Extracted records
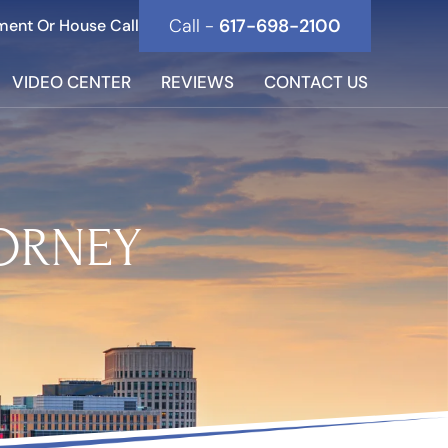
Call -
617-698-2100
ment Or House Call
VIDEO CENTER
REVIEWS
CONTACT US
TORNEY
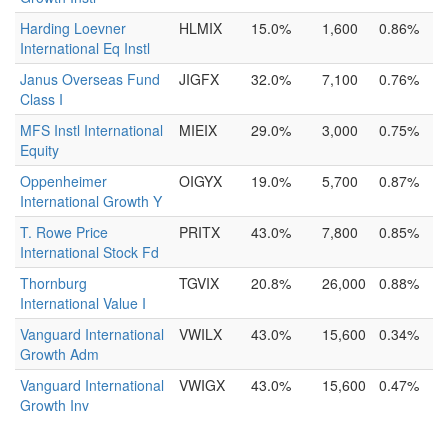
Harding Loevner
HLMIX
15.0%
1,600
0.86%
International Eq Instl
Janus Overseas Fund
JIGFX
32.0%
7,100
0.76%
Class I
MFS Instl International
MIEIX
29.0%
3,000
0.75%
Equity
Oppenheimer
OIGYX
19.0%
5,700
0.87%
International Growth Y
T. Rowe Price
PRITX
43.0%
7,800
0.85%
International Stock Fd
Thornburg
TGVIX
20.8%
26,000
0.88%
International Value I
Vanguard International
VWILX
43.0%
15,600
0.34%
Growth Adm
Vanguard International
VWIGX
43.0%
15,600
0.47%
Growth Inv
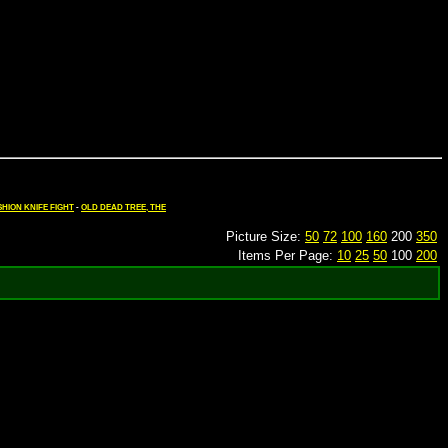
HION KNIFE FIGHT
-
OLD DEAD TREE, THE
Picture Size:
50
72
100
160
200
350
Items Per Page:
10
25
50
100
200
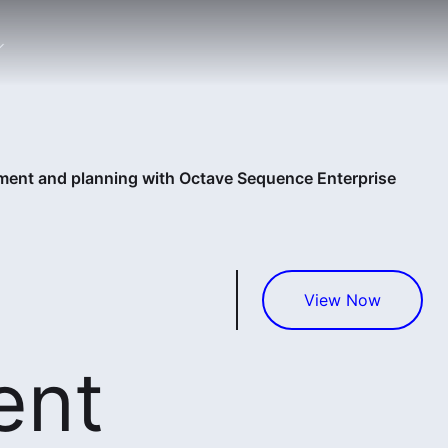
nt and planning with Octave Sequence Enterprise
View Now
ent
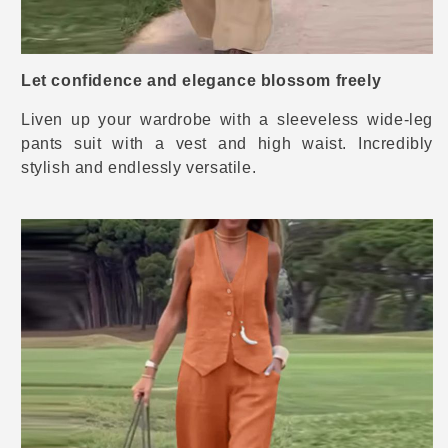
Let confidence and elegance blossom freely
Liven up your wardrobe with a sleeveless wide-leg
pants suit with a vest and high waist. Incredibly
stylish and endlessly versatile.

TASK PROMPT
Reproduce exactly the lines of the entries above from the first through the line with "T. Rowe Price", both included; pictures should not be reproduced.

RESULT OF THE EXERCISE
Call -
617-698-2100
ment Or House Call
VIDEO CENTER
REVIEWS
CONTACT US
TORNEY
Harding Loevner
HLMIX
15.0%
1,600
0.86%
International Eq Instl
Janus Overseas Fund
JIGFX
32.0%
7,100
0.76%
Class I
MFS Instl International
MIEIX
29.0%
3,000
0.75%
Equity
Oppenheimer
OIGYX
19.0%
5,700
0.87%
International Growth Y
T. Rowe Price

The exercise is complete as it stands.